# Task directions
An exact restatement of the data is required, with the images omitted.

# Excerpted records
=== Section Start ===

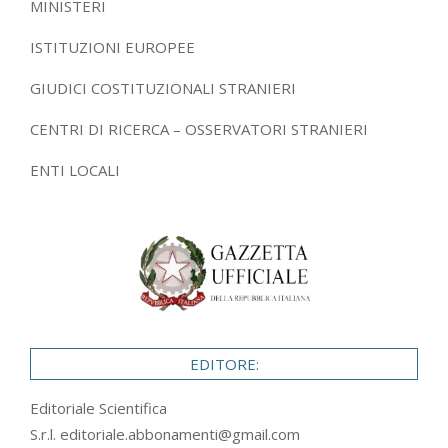
MINISTERI
ISTITUZIONI EUROPEE
GIUDICI COSTITUZIONALI STRANIERI
CENTRI DI RICERCA – OSSERVATORI STRANIERI
ENTI LOCALI
EDITORE:
Editoriale Scientifica
S.r.l.
editoriale.abbonamenti@gmail.com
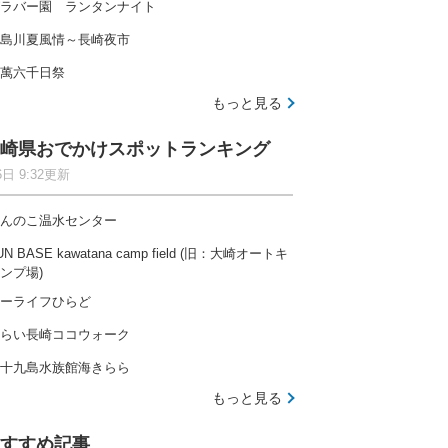
ラバー園 ランタンナイト
島川夏風情～長崎夜市
萬六千日祭
もっと見る
崎県おでかけスポットランキング
6日 9:32更新
んのこ温水センター
UN BASE kawatana camp field (旧：大崎オートキ
ンプ場)
ーライフひらど
らい長崎ココウォーク
十九島水族館海きらら
もっと見る
すすめ記事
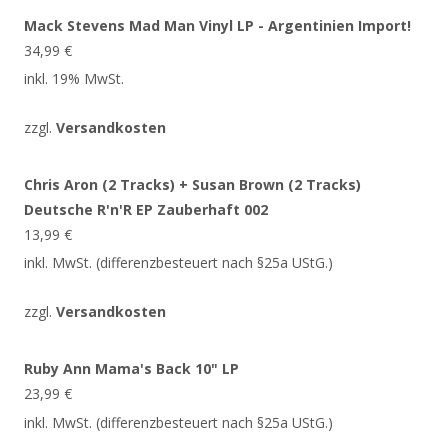
Mack Stevens Mad Man Vinyl LP - Argentinien Import!
34,99
€
inkl. 19% MwSt.
zzgl.
Versandkosten
Chris Aron (2 Tracks) + Susan Brown (2 Tracks)
Deutsche R'n'R EP Zauberhaft 002
13,99
€
inkl. MwSt. (differenzbesteuert nach §25a UStG.)
zzgl.
Versandkosten
Ruby Ann Mama's Back 10" LP
23,99
€
inkl. MwSt. (differenzbesteuert nach §25a UStG.)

=== Section End ===

# Task response
MINISTERI
ISTITUZIONI EUROPEE
GIUDICI COSTITUZIONALI STRANIERI
CENTRI DI RICERCA – OSSERVATORI STRANIERI
ENTI LOCALI
EDITORE:
Editoriale Scientifica
S.r.l.
editoriale.abbonamenti@gmail.com
ラバー園 ランタンナイト
島川夏風情～長崎夜市
萬六千日祭
もっと見る
崎県おでかけスポットランキング
6日 9:32更新
んのこ温水センター
UN BASE kawatana camp field (旧：大崎オートキ
ンプ場)
ーライフひらど
らい長崎ココウォーク
十九島水族館海きらら
もっと見る
すすめ記事
Mack Stevens Mad Man Vinyl LP - Argentinien Import!
34,99
€
inkl. 19% MwSt.
zzgl.
Versandkosten
Chris Aron (2 Tracks) + Susan Brown (2 Tracks)
Deutsche R'n'R EP Zauberhaft 002
13,99
€
inkl. MwSt. (differenzbesteuert nach §25a UStG.)
zzgl.
Versandkosten
Ruby Ann Mama's Back 10" LP
23,99
€
inkl. MwSt. (differenzbesteuert nach §25a UStG.)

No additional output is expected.